Estonian instruments

The Estonian Zither


The Estonian zither is the oldest of the stringed instruments in Estonia. It’s typically made of wood, usually from hollowed spruce wood, with six or seven strings. The strings are made of either horsehair, catgut or metal. Modern zithers of the new generation have 20-30 strings.

The Estonian zither was legendarily played by the Estonian god of song Vanemuine, and the Estonian national epic Kalevipoeg begins with the line: Laena mulle kannelt, Vanemuine! ("Vanemuine, lend me your zither!").


Parmupill – The Estonian Jew's Harp


The name does not indicate any connection to the Jews. The name is a consequence of some publishers mixing up a few letters at one point. The initial intention was to name the instrument "jaw's harp" but somehow, when the text was published, "a" was replaced by "e" and since then even scientific publications have consistently been using this inaccurate name.


Producing sound with a jew's harp is easy.
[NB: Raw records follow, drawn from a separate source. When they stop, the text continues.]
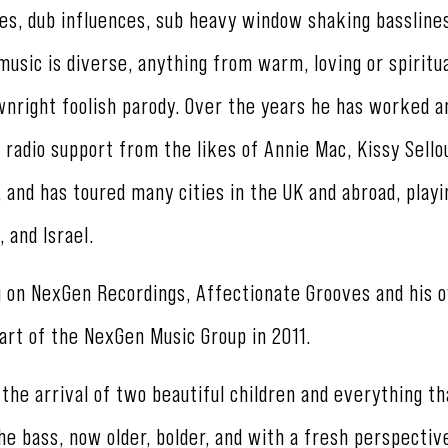
es, dub influences, sub heavy window shaking basslines
 music is diverse, anything from warm, loving or spiritu
wnright foolish parody. Over the years he has worked a
 radio support from the likes of Annie Mac, Kissy Sello
and has toured many cities in the UK and abroad, playi
, and Israel.
g on NexGen Recordings, Affectionate Grooves and his 
art of the NexGen Music Group in 2011.
he arrival of two beautiful children and everything th
the bass, now older, bolder, and with a fresh perspectiv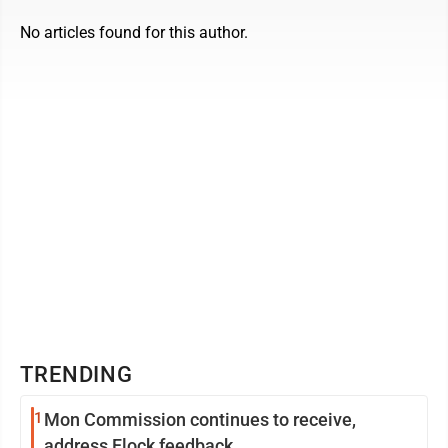
No articles found for this author.
TRENDING
1
Mon Commission continues to receive,
address Flock feedback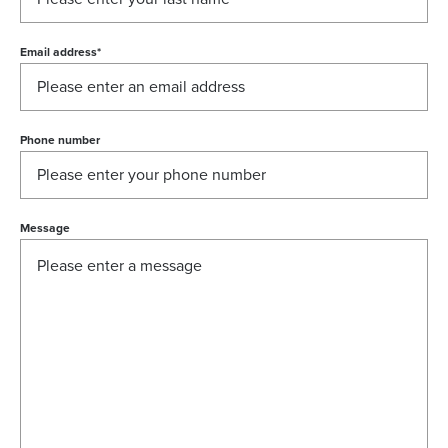
Email address
*
Phone number
Message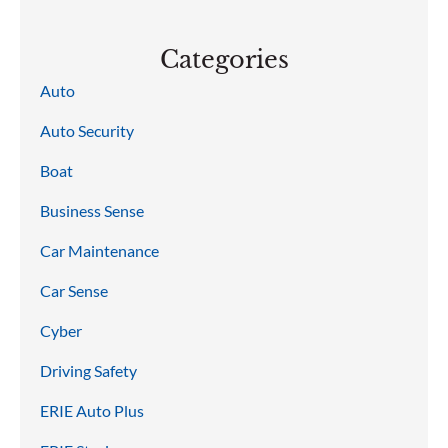
Categories
Auto
Auto Security
Boat
Business Sense
Car Maintenance
Car Sense
Cyber
Driving Safety
ERIE Auto Plus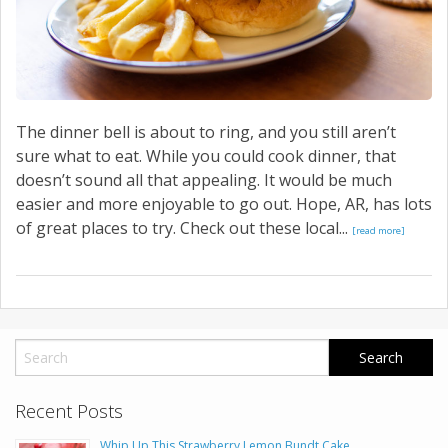
The dinner bell is about to ring, and you still aren’t
sure what to eat. While you could cook dinner, that
doesn’t sound all that appealing. It would be much
easier and more enjoyable to go out. Hope, AR, has lots
of great places to try. Check out these local...
[read more]
Recent Posts
Whip Up This Strawberry Lemon Bundt Cake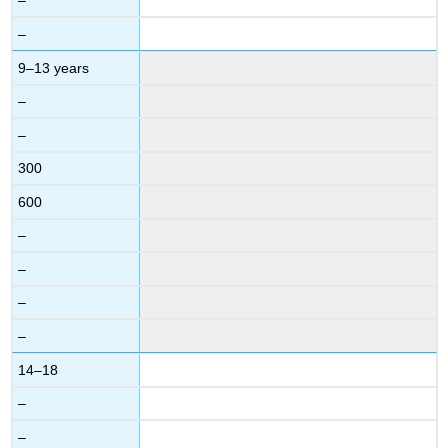
–
–
9–13 years
–
–
300
600
–
–
–
–
14–18
–
–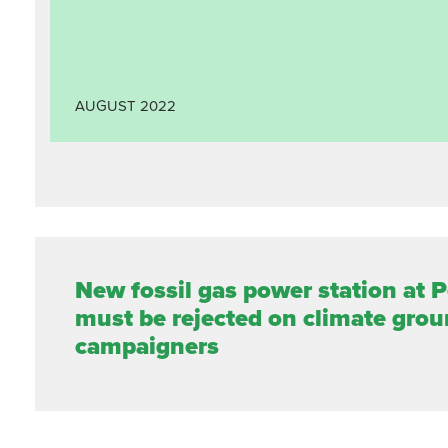
AUGUST
2022
New fossil gas power station at 
must be rejected on climate grou
campaigners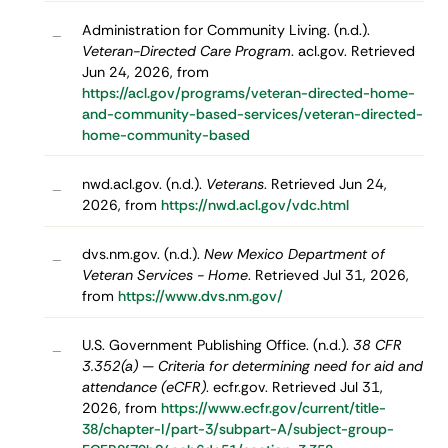
Administration for Community Living. (n.d.).
–
Veteran-Directed Care Program
. acl.gov. Retrieved
Jun 24, 2026, from
https://acl.gov/programs/veteran-directed-home-
and-community-based-services/veteran-directed-
home-community-based
nwd.acl.gov. (n.d.).
Veterans
. Retrieved Jun 24,
–
2026, from
https://nwd.acl.gov/vdc.html
dvs.nm.gov. (n.d.).
New Mexico Department of
–
Veteran Services - Home
. Retrieved Jul 31, 2026,
from
https://www.dvs.nm.gov/
U.S. Government Publishing Office. (n.d.).
38 CFR
–
3.352(a) — Criteria for determining need for aid and
attendance (eCFR)
. ecfr.gov. Retrieved Jul 31,
2026, from
https://www.ecfr.gov/current/title-
38/chapter-I/part-3/subpart-A/subject-group-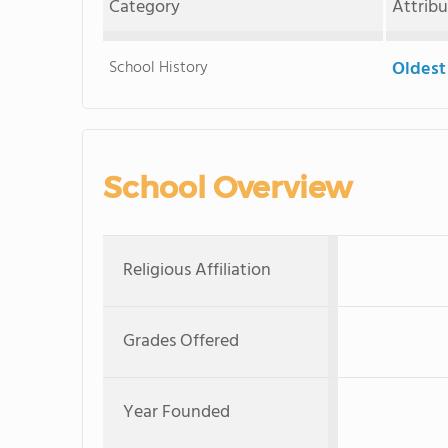
Category
Attrib
School History
Oldest
School Overview
Religious Affiliation
Grades Offered
Year Founded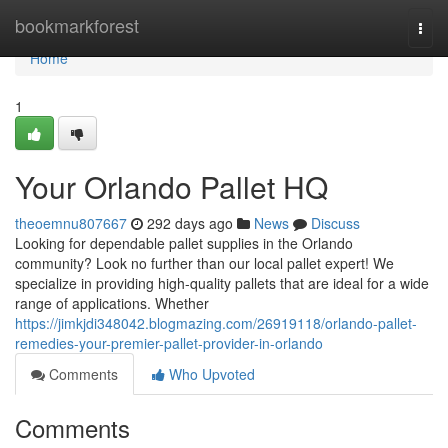
Home
bookmarkforest
Togg
navi
Home
1
Your Orlando Pallet HQ
theoemnu807667
292 days ago
News
Discuss
Looking for dependable pallet supplies in the Orlando
community? Look no further than our local pallet expert! We
specialize in providing high-quality pallets that are ideal for a wide
range of applications. Whether
https://jimkjdi348042.blogmazing.com/26919118/orlando-pallet-
remedies-your-premier-pallet-provider-in-orlando
Comments
Who Upvoted
Comments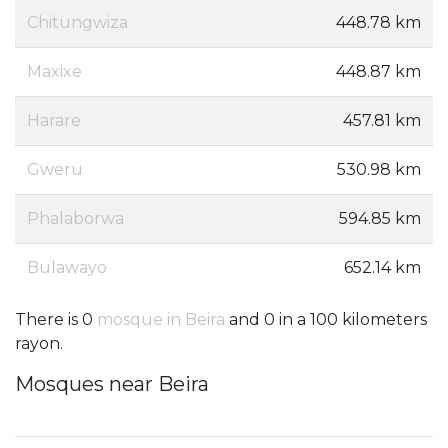
Chitungwiza
448.78 km
Maxixe
448.87 km
Harare
457.81 km
Gweru
530.98 km
Phalaborwa
594.85 km
Bulawayo
652.14 km
There is 0
mosque in Beira
and 0 in a 100 kilometers
rayon.
Mosques near Beira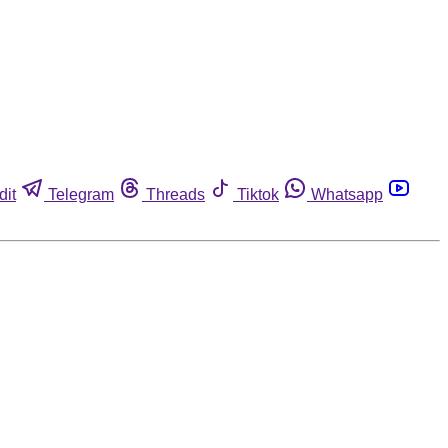
dit
Telegram
Threads
Tiktok
Whatsapp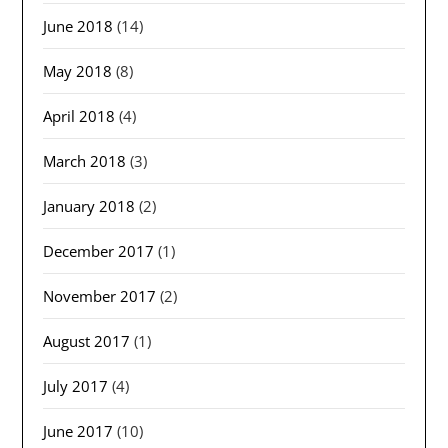
June 2018
(14)
May 2018
(8)
April 2018
(4)
March 2018
(3)
January 2018
(2)
December 2017
(1)
November 2017
(2)
August 2017
(1)
July 2017
(4)
June 2017
(10)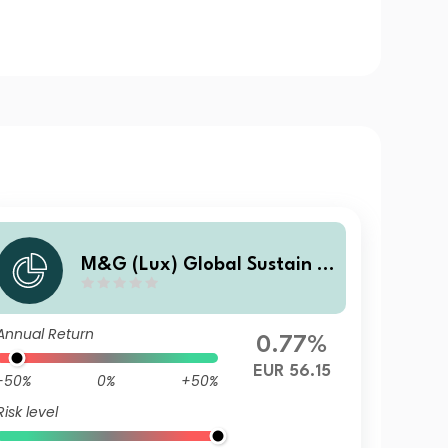
M&G (Lux) Global Sustain P
aris Aligned Fund EUR A Acc
Annual Return
0.77%
EUR 56.15
-50%
0%
+50%
Risk level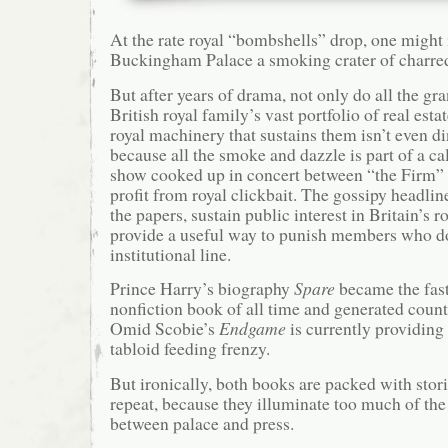
At the rate royal “bombshells” drop, one might
Buckingham Palace a smoking crater of charred
But after years of drama, not only do all the gra
British royal family’s vast portfolio of real estat
royal machinery that sustains them isn’t even d
because all the smoke and dazzle is part of a cal
show cooked up in concert between “the Firm” a
profit from royal clickbait. The gossipy headline
the papers, sustain public interest in Britain’s r
provide a useful way to punish members who do
institutional line.
Prince Harry’s biography
Spare
became the fast
nonfiction book of all time and generated count
Omid Scobie’s
Endgame
is currently providing
tabloid feeding frenzy.
But ironically, both books are packed with stori
repeat, because they illuminate too much of the
between palace and press.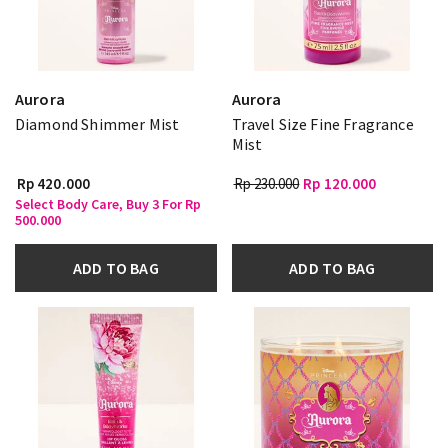
Aurora
Aurora
Diamond Shimmer Mist
Travel Size Fine Fragrance
Mist
Rp 420.000
Rp 230.000
Rp 120.000
Select Body Care, Buy 3 For Rp
500.000
ADD TO BAG
ADD TO BAG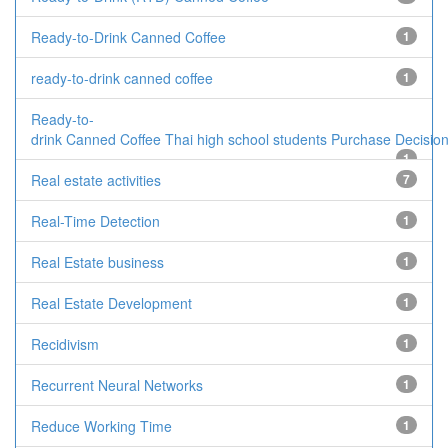
Ready-to-Drink Canned Coffee
1
ready-to-drink canned coffee
1
Ready-to-
drink Canned Coffee Thai high school students Purchase Decisio
1
Real estate activities
7
Real-Time Detection
1
Real Estate business
1
Real Estate Development
1
Recidivism
1
Recurrent Neural Networks
1
Reduce Working Time
1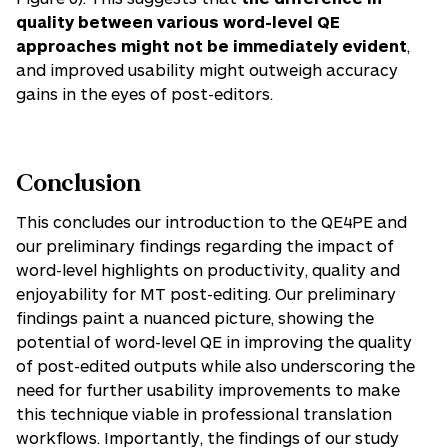
quality between various
word-level QE
approaches might not be immediately evident
,
and improved usability might outweigh accuracy
gains in the eyes of post-editors.
Conclusion
This concludes our introduction to the QE4PE and
our preliminary findings regarding the impact of
word-level highlights on productivity, quality and
enjoyability for MT post-editing. Our preliminary
findings paint a nuanced picture, showing the
potential of word-level QE in improving the quality
of post-edited outputs while also underscoring the
need for further usability improvements to make
this technique viable in professional translation
workflows. Importantly, the findings of our study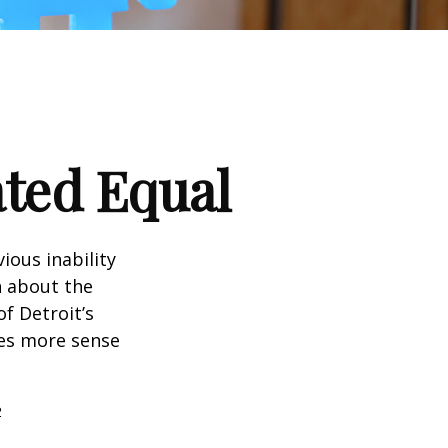
ated Equal
ious inability
n about the
f Detroit’s
kes more sense
2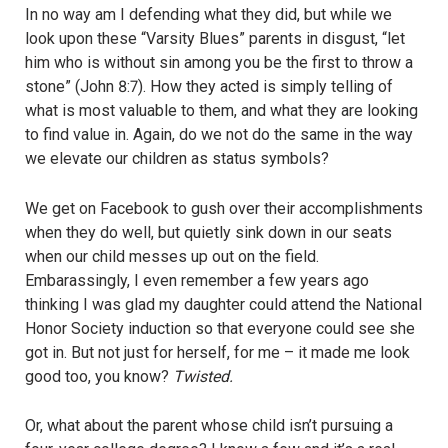
In no way am I defending what they did, but while we
look upon these “Varsity Blues” parents in disgust, “let
him who is without sin among you be the first to throw a
stone” (John 8:7). How they acted is simply telling of
what is most valuable to them, and what they are looking
to find value in. Again, do we not do the same in the way
we elevate our children as status symbols?
We get on Facebook to gush over their accomplishments
when they do well, but quietly sink down in our seats
when our child messes up out on the field.
Embarassingly, I even remember a few years ago
thinking I was glad my daughter could attend the National
Honor Society induction so that everyone could see she
got in. But not just for herself, for me – it made me look
good too, you know?
Twisted.
Or, what about the parent whose child isn’t pursuing a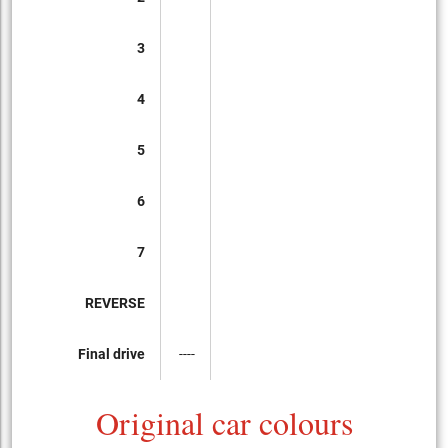
3
4
5
6
7
REVERSE
Final drive
----
Original car colours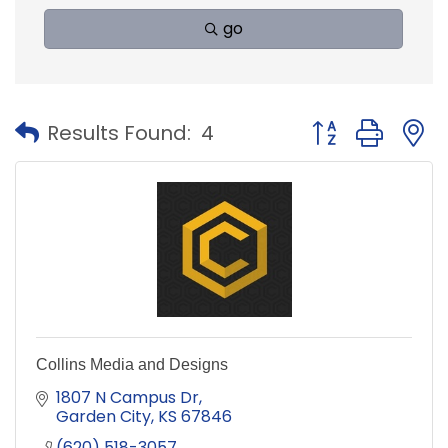
go
Button group with
Results Found:
4
Collins Media and Designs
1807 N Campus Dr
Garden City
KS
67846
(620) 518-3057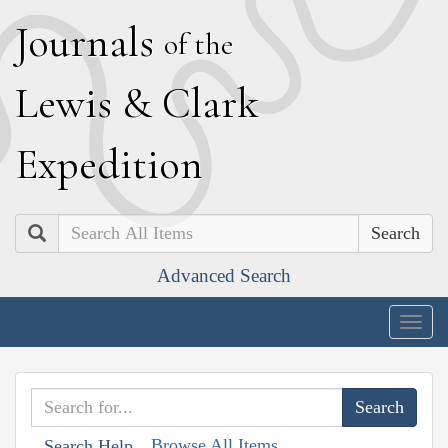
J
ournals
of the
L
ewis
&
C
lark
E
xpedition
Search
Advanced Search
Togg
navig
Browse All Items
Search Help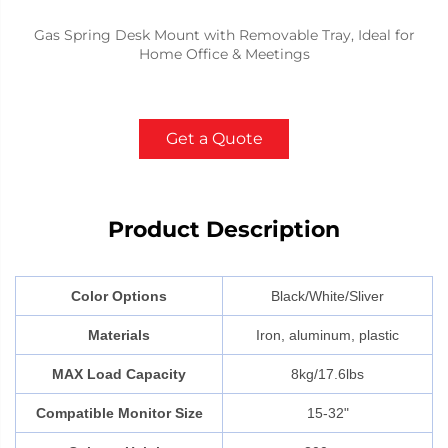
Gas Spring Desk Mount with Removable Tray, Ideal for
Home Office & Meetings
Get a Quote
Product Description
Color Options
Black/White/Sliver
Materials
Iron, aluminum, plastic
MAX Load Capacity
8kg/17.6lbs
Compatible Monitor Size
15-32"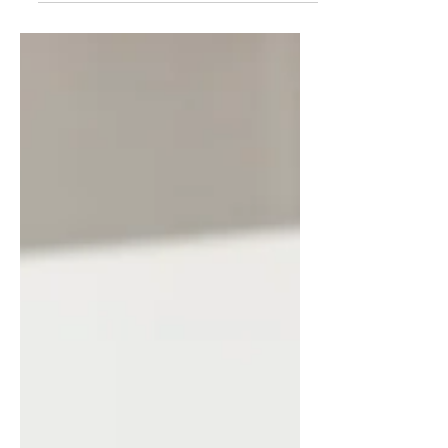
to help me start my new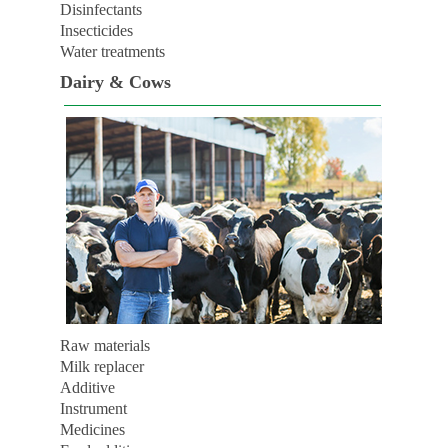
Disinfectants
Insecticides
Water treatments
Dairy & Cows
Raw materials
Milk replacer
Additive
Instrument
Medicines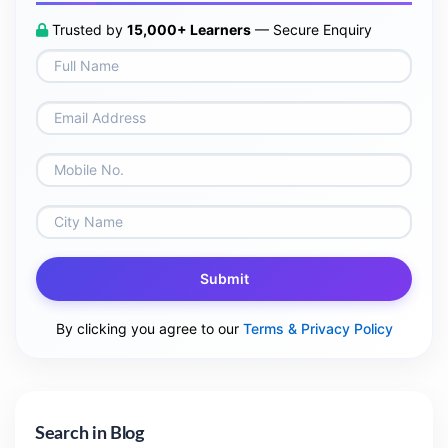
Trusted by
15,000+ Learners
— Secure Enquiry
Submit
By clicking you agree to our
Terms & Privacy Policy
Search in Blog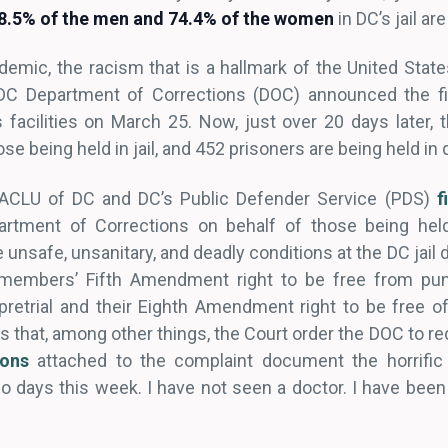
88.5% of the men and 74.4% of the women
in DC’s jail are
emic, the racism that is a hallmark of the United State
 DC Department of Corrections (DOC) announced the fi
 facilities on March 25. Now, just over 20 days later, 
e being held in jail, and 452 prisoners are being held in 
 ACLU of DC and DC’s Public Defender Service (PDS)
f
artment of Corrections on behalf of those being he
e unsafe, unsanitary, and deadly conditions at the DC jail
members’ Fifth Amendment right to be free from puni
retrial and their Eighth Amendment right to be free o
 that, among other things, the Court order the DOC to r
ions
attached to the complaint document the horrific 
 days this week. I have not seen a doctor. I have been t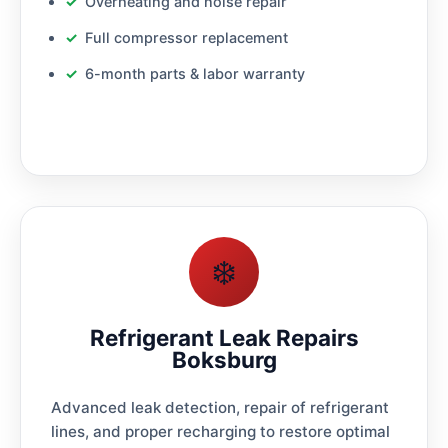
Overheating and noise repair
Full compressor replacement
6-month parts & labor warranty
❄️
Refrigerant Leak Repairs
Boksburg
Advanced leak detection, repair of refrigerant
lines, and proper recharging to restore optimal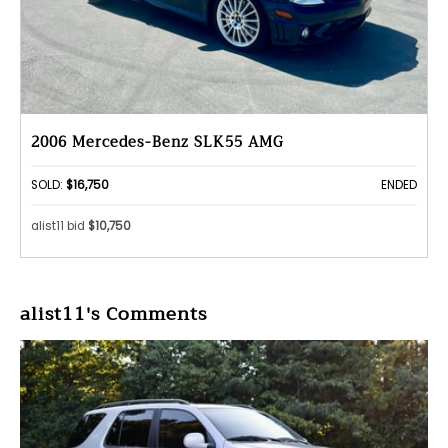
2006 Mercedes-Benz SLK55 AMG
SOLD:
$16,750
ENDED
alist11 bid
$10,750
alist11's Comments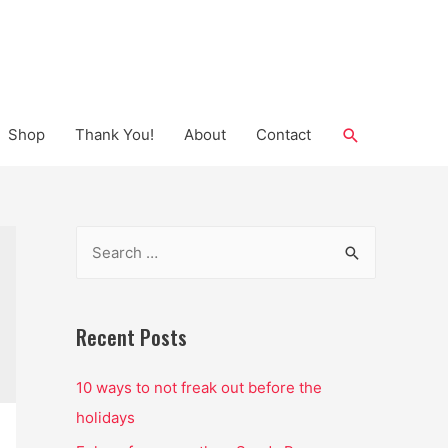
Search
Shop
Thank You!
About
Contact
S
e
a
r
Recent Posts
c
10 ways to not freak out before the
h
holidays
f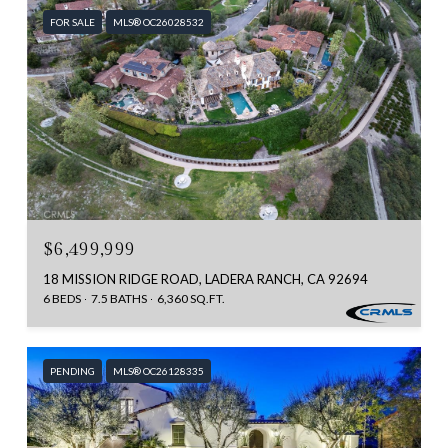
FOR SALE
MLS® OC26028532
$6,499,999
18 MISSION RIDGE ROAD, LADERA RANCH, CA 92694
6 BEDS
7.5 BATHS
6,360 SQ.FT.
PENDING
MLS® OC26128335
One only needs to know the basics - how to take the instrument in one's hand, place it on the mouth, hold it against the teeth and make the reed of the instrument sing.

The earliest jew's harps found in Estonia was a jew's harp dug out from Otepää town hill dating back to the beginning of the 13th century. There are also several findings from the 15th and 16th century and it can be suggested that at that time jew's harp was a popular instrument among peasants.